After recently discovering SipHash when searching for a solid algorithm to use in another project, I decided to take a shot at writing an implementation in Elixir as an exercise (having only started picking up Elixir in the last few weeks or so). The project is available on GitHub and is also hanging around on the Hex package manager.

The Problem

My initial implementation was functionally correct, and worked pretty well. It was averaging around 60 µs/op - not fantastic, but not horrible. After a little refactoring, I managed to shave this down to ~20 µs/op. It was here that I hit a performance wall; there was seemingly nothing obvious I could do to speed up the process (without sacrificing some safety nets, such as guard statements which were being too picky).

As it turns out, some profiling showed that one of the biggest things impacting performance was the application of a 64-bit mask to numbers throughout the translation. Elixir numbers have 64-bit double precision, and so numbers were overflowing the values expected by the SipHash algorithm. This meant that during every round of compression, there were ~10 masks applied. Keep in mind that a round of compression is per 8-byte chunk, making the number of masks applied (per hash) something like:

m = ceil(b / 8) * ((c * e) + (d * e))

b = the number of bytes hashed
c = the rounds of compression
d = the final rounds of compression
e = the number of masks per round
m = number of masks applied

This means that for the input "hello", there are 60 masks applied, which is expensive even with the fastest masking implementation possible.
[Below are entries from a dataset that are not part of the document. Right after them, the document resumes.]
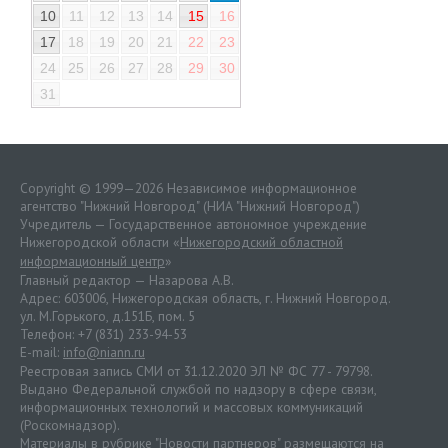
10
11
12
13
14
15
16
17
18
19
20
21
22
23
24
25
26
27
28
29
30
31
Copyright © 1999—2026 Независимое информационное
агентство "Нижний Новгород" (НИА "Нижний Новгород")
Учредитель — Государственное автономное учреждение
Нижегородской области «
Нижегородский областной
информационный центр
»
Главный редактор — Назарова А.В.
Адрес: 603006, Нижегородская область, г. Нижний Новгород.
ул. М.Горького, д.151Б, пом. 5
Телефон: +7 (831) 233-94-53
E-mail:
info@niann.ru
Реестровая запись СМИ от 31.12.2020 ЭЛ № ФС 77 - 79798.
Выдано Федеральной службой по надзору в сфере связи,
информационных технологий и массовых коммуникаций
(Роскомнадзор).
Материалы в рубрике "Новости партнеров" размещаются на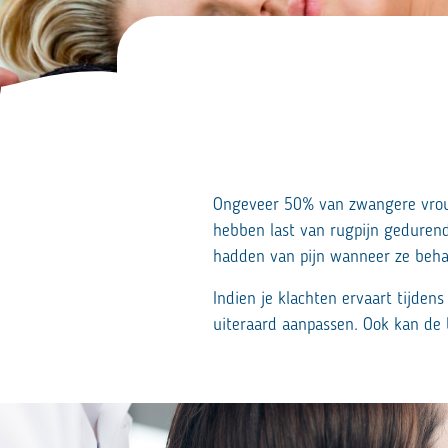
Ongeveer 50% van zwangere vrou
hebben last van rugpijn geduren
hadden van pijn wanneer ze beha
Indien je klachten ervaart tijden
uiteraard aanpassen. Ook kan de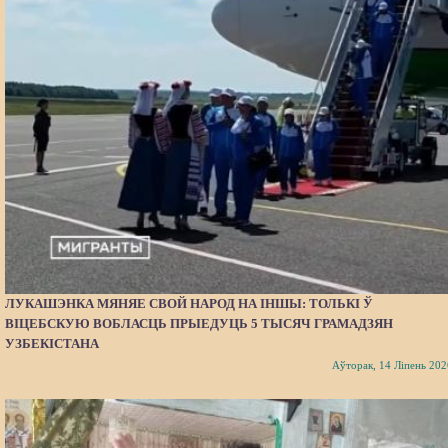
ЛУКАШЭНКА МЯНЯЕ СВОЙ НАРОД НА ІНШЫ: ТОЛЬКІ Ў
ВІЦЕБСКУЮ ВОБЛАСЦЬ ПРЫЕДУЦЬ 5 ТЫСЯЧ ГРАМАДЗЯН
УЗБЕКІСТАНА
Аўторак, 14 Ліпень 202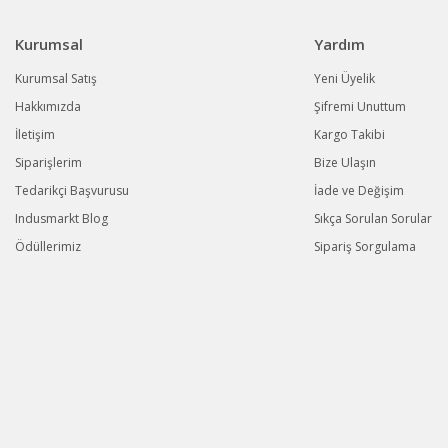
Kurumsal
Yardım
Kurumsal Satış
Yeni Üyelik
Hakkımızda
Şifremi Unuttum
İletişim
Kargo Takibi
Siparişlerim
Bize Ulaşın
Tedarikçi Başvurusu
İade ve Değişim
Indusmarkt Blog
Sıkça Sorulan Sorular
Ödüllerimiz
Sipariş Sorgulama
Clearly, this needed solving.

The Solution

Unfortunately, I was already tapped out on speed in the Elixir layer. Application of a mask is as straightforward as n &&& 0xFFFFFFFFFFFFFFFF, so there was little room for improvement. So, after a quick visit to StackOverflow, a helpful comment pointed me in the direction of NIFs.

I had previously looked at NIFs, but hadn't really had a use case. Sure, it's cool to make things fast, but they come at the cost of writing both C and Elixir inside a project. NIFs are functions implemented in native code, which you can embed into your application and call at-will. Sounds great, right? Well that's because they are.
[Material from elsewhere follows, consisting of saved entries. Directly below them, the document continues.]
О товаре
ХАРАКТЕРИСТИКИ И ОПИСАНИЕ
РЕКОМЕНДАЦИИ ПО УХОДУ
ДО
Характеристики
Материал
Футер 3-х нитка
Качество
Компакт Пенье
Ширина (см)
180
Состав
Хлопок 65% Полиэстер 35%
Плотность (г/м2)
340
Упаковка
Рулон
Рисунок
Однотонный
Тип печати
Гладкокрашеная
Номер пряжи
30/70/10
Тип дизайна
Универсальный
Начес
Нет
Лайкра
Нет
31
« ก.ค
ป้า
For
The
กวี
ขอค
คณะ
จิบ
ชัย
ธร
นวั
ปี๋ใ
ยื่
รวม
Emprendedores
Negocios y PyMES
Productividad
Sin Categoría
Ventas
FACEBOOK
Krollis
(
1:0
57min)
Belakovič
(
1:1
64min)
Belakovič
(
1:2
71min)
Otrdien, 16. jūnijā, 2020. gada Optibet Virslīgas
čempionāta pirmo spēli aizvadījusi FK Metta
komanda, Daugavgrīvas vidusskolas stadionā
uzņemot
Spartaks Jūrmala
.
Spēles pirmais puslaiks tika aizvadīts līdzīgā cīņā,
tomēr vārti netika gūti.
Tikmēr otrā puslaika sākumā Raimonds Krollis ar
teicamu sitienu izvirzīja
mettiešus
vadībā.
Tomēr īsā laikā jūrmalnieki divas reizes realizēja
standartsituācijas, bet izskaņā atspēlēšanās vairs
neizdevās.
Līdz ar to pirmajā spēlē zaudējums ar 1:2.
I soon migrated the main SIPROUND algorithm across to C, and added a NIF loader into my module to override the Elixir implementation. I immediately started seeing better results, roughly ~3 µs/op where there had previously been ~20 µs/op. All with zero behaviour change, just a (somewhat) minor implementation change.

This specific speedup is not only a result of C being generally faster than Elixir/Erlang, but also the fact that C is already treating my values in the precision I need, which obliterates the need to apply the masks in the first place (thus removing my bottleneck). Boom, problem solved.

Be Careful

NIFs aren't perfect though; they're relatively unsafe, in that a crash in a NIF will bring down the Erlang VM. Due to this, you should keep any native components as simple as you can, or at least keep them as bulletproof as you can. A technique I have been following recently is to implement a wrapper in the Elixir layer using all necessary guards to ensure you get the input you expect, before passing off to the native layer. This reduces the complexity on the C side, making it easier to tailor your functions to a specific use case.

You should also keep a base implementation available, in case something goes wrong when an end-user is trying to use your application. If someone tries to use my SipHash implementation but for some reason their C compiler is out of action, Elixir/Erlang is smart enough to fall back to using the Elixir version. Of course, it's perfectly valid for your Elixir implementation to simply emit a log message saying that something is broken (which is certainly less effort), but I took the other route of keeping the same behaviour as the C code, just in Elixir. This version may be slower, but at least it keeps the library in a working state.